## Task goal:
Before copying, set the pictures aside; then repeat every line below verbatim.

## Information given:
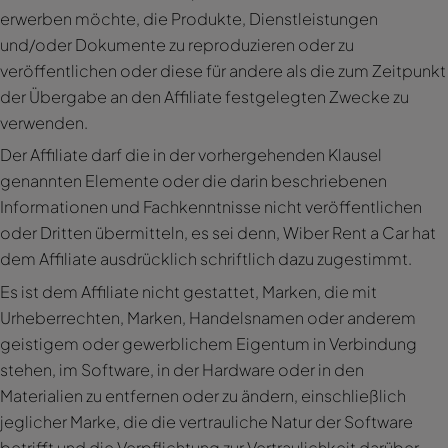
erwerben möchte, die Produkte, Dienstleistungen
und/oder Dokumente zu reproduzieren oder zu
veröffentlichen oder diese für andere als die zum Zeitpunkt
der Übergabe an den Affiliate festgelegten Zwecke zu
verwenden.
Der Affiliate darf die in der vorhergehenden Klausel
genannten Elemente oder die darin beschriebenen
Informationen und Fachkenntnisse nicht veröffentlichen
oder Dritten übermitteln, es sei denn, Wiber Rent a Car hat
dem Affiliate ausdrücklich schriftlich dazu zugestimmt.
Es ist dem Affiliate nicht gestattet, Marken, die mit
Urheberrechten, Marken, Handelsnamen oder anderem
geistigem oder gewerblichem Eigentum in Verbindung
stehen, im Software, in der Hardware oder in den
Materialien zu entfernen oder zu ändern, einschließlich
jeglicher Marke, die die vertrauliche Natur der Software
betrifft und die Verpflichtung zur Vertraulichkeit darüber.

## Answer space:
erwerben möchte, die Produkte, Dienstleistungen
und/oder Dokumente zu reproduzieren oder zu
veröffentlichen oder diese für andere als die zum Zeitpunkt
der Übergabe an den Affiliate festgelegten Zwecke zu
verwenden.
Der Affiliate darf die in der vorhergehenden Klausel
genannten Elemente oder die darin beschriebenen
Informationen und Fachkenntnisse nicht veröffentlichen
oder Dritten übermitteln, es sei denn, Wiber Rent a Car hat
dem Affiliate ausdrücklich schriftlich dazu zugestimmt.
Es ist dem Affiliate nicht gestattet, Marken, die mit
Urheberrechten, Marken, Handelsnamen oder anderem
geistigem oder gewerblichem Eigentum in Verbindung
stehen, im Software, in der Hardware oder in den
Materialien zu entfernen oder zu ändern, einschließlich
jeglicher Marke, die die vertrauliche Natur der Software
betrifft und die Verpflichtung zur Vertraulichkeit darüber.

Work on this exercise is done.